R: Parler du centre pour moi c’était difficile. Si je laisse parler mon coeur, je dirais qu’il faut que le centre et que Maurice Espoir demeurent. Mais dans la vie, quand on est professionnel, on se doit avoir une certaine dose d’objectivité. Le passage de la formation du centre vers le club doit se faire, c’est irrémédiable. Simplement, je crois qu’il ne faut pas donner un couperet et qu’il faut se donner du temps et que la transition puisse se faire et que les joueurs ne se trouveront plus au CNFF et Maurice Espoir, mais dans les clubs. Ensuite je crois que le CNFF peut devenir un centre technique national, un peu comme Clairefontaine en France, c’est-à-dire où tous les regroupements se feront. De plus ce centre serait renforcé avec le fait que dans le cadre du ‘Goal Project’, il y aura bientôt trois terrains de football à Trianon, soit pas très loin de Réduit. Avec les trois terrains de Trianon et le terrain et un terrain d’échauffement qu’il y a à Réduit, je pense qu’on aura les conditions optimales pour réaliser de bons résultats. L’équipe nationale quand elle, aura besoin de se préparer et pourra le faire là-bas. À mon époque, j’avais fait installer la lumière, donc il y a des conditions de travail qui sont intéressantes. Voilà un petit peu comment le centre devrait trouver un deuxième souffle.

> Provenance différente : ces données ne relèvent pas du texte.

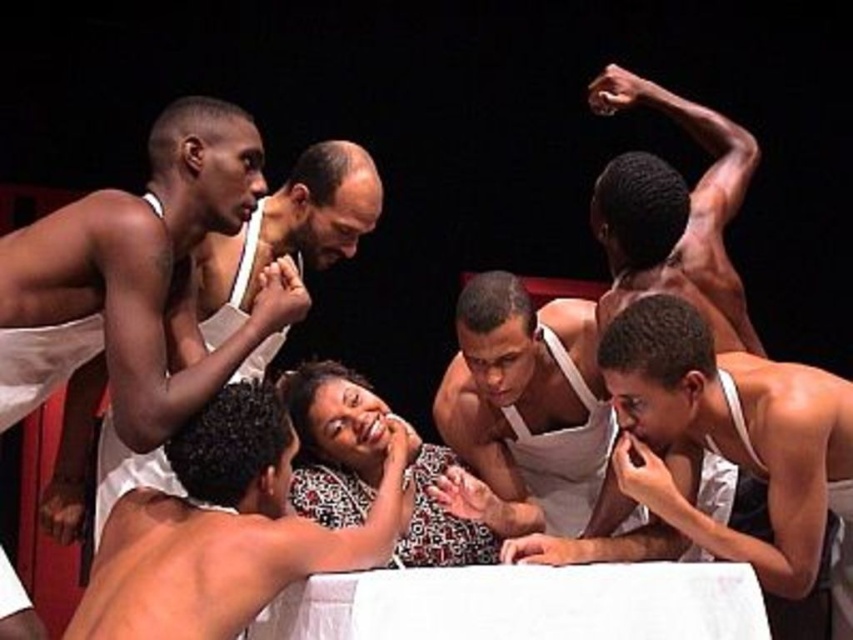 Does point (601, 362) lie behind point (102, 358)?

No, it is in front of (102, 358).

Between white fabric tank top at center and white fabric at upper left, which one has less height?

With less height is white fabric at upper left.

Is point (664, 296) farther from viewer compared to point (134, 476)?

No, (664, 296) is in front of (134, 476).

The height and width of the screenshot is (640, 853). What are the coordinates of `white fabric tank top at center` in the screenshot? It's located at (735, 442).

Who is more forward, (x=292, y=556) or (x=735, y=420)?

Point (x=292, y=556) is in front.

Is smooth skin man at center above white fabric tank top at center?

Actually, smooth skin man at center is below white fabric tank top at center.

Between point (393, 516) and point (770, 516), which one is positioned behind?

The point (393, 516) is more distant.

Where is `smooth skin man at center`? smooth skin man at center is located at coordinates click(225, 529).

From the picture: Between smooth skin man at center and patterned fabric blouse at center, which one appears on the right side from the viewer's perspective?

A: Positioned to the right is patterned fabric blouse at center.

Does smooth skin man at center have a lesser width compared to patterned fabric blouse at center?

Incorrect, smooth skin man at center's width is not less than patterned fabric blouse at center's.

Which is behind, point (207, 538) or point (364, 412)?

The point (364, 412) is more distant.

The height and width of the screenshot is (640, 853). Find the location of `smooth skin man at center`. smooth skin man at center is located at coordinates (225, 529).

Q: Vous aviez eu plusieurs discussions avec les techniciens mauriciens. Qu’avez vous proposé pour que le football mauricien retrouve ses lettres de noblesse?
R : Je n’ai rien proposé de plus, parce que ce qu’il faut à Maurice existe déjà. Vous avez les compétitions au niveau des écoles de football, des -15 ans, -17 ans. Simplement je crois qu’il faut redynamiser tout cela et il faut un petit coup de booster à ces objectifs qu’on s’est fixés, comme par exemple pour ce groupe des -15 ans qui participera à la CJSOI. Dans la foulée, en 2006, ce groupe sera les -17 ans et pourra participer au championnat d’Afrique des -17 ans. En 2008, Maurice envisagera d’organiser la phase finale du championnat d’Afrique des moins de 20 ans comme cela avait été le cas en 92. Il faut se fixer des objectifs à travers le temps et à partir de là, tout va se mettre en place. Je suis très optimiste, il y a les moyens, la volonté, et surtout les cadres techniques et la qualité chez les footballeurs. Il ne faut pas qu’il y ait de rupture; le problème est là. C’est effectivement, quand on est passé des clubs traditionnels aux clubs régionalisés, qu’il y a eu une rupture et cela se traduit un petit peu dans l’activité et aussi au niveau du public. Il ne faut pas se leurrer, l’identification sera un petit peu plus longue au niveau du public, ce qui n’était pas le cas à mon époque. C’étaient les clubs de la première division qui attiraient beaucoup de monde au stade alors que l’équipe nationale n’avait pas de public, mais aujourd’hui c’est le contraire. L’équipe nationale a son public et c’est bien car c’est vraiment une identification mauricienne, et peu à peu, je crois que les gens vont commencer à s’identifier aux clubs régionaux. Le problème, je crois, c’est qu’il faut que chaque club puisse jouer dans sa région. Je suis sûr que si Port-Louis pourrait jouer à Port-Louis cela aurait été mieux. Par exemple Savanne SC est une équipe qui attire pas mal de spectateurs quand elle joue chez elle.